Find the line holding "bewaren en invriezen" in the entries below. Give it again exactly, along with every line after it up to and including the line holding "Kennis van technieken voor het ontvetten en".

> Entries taken from a collection
*** Block opens ***

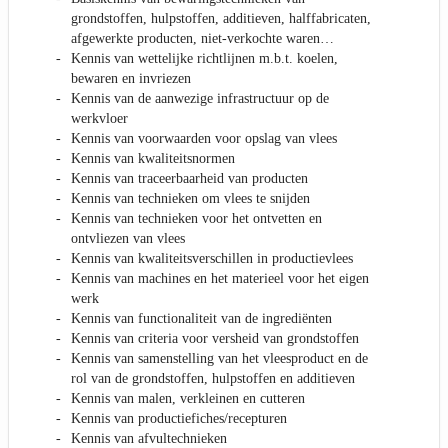
grondstoffen, hulpstoffen, additieven, halffabricaten,
afgewerkte producten, niet-verkochte waren…
Kennis van wettelijke richtlijnen m.b.t. koelen,
bewaren en invriezen
Kennis van de aanwezige infrastructuur op de
werkvloer
Kennis van voorwaarden voor opslag van vlees
Kennis van kwaliteitsnormen
Kennis van traceerbaarheid van producten
Kennis van technieken om vlees te snijden
Kennis van technieken voor het ontvetten en
ontvliezen van vlees
Kennis van kwaliteitsverschillen in productievlees
Kennis van machines en het materieel voor het eigen
werk
Kennis van functionaliteit van de ingrediënten
Kennis van criteria voor versheid van grondstoffen
Kennis van samenstelling van het vleesproduct en de
rol van de grondstoffen, hulpstoffen en additieven
Kennis van malen, verkleinen en cutteren
Kennis van productiefiches/recepturen
Kennis van afvultechnieken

*** Block closes ***

> PROBLEM SOLUTION
bewaren en invriezen
Kennis van de aanwezige infrastructuur op de
werkvloer
Kennis van voorwaarden voor opslag van vlees
Kennis van kwaliteitsnormen
Kennis van traceerbaarheid van producten
Kennis van technieken om vlees te snijden
Kennis van technieken voor het ontvetten en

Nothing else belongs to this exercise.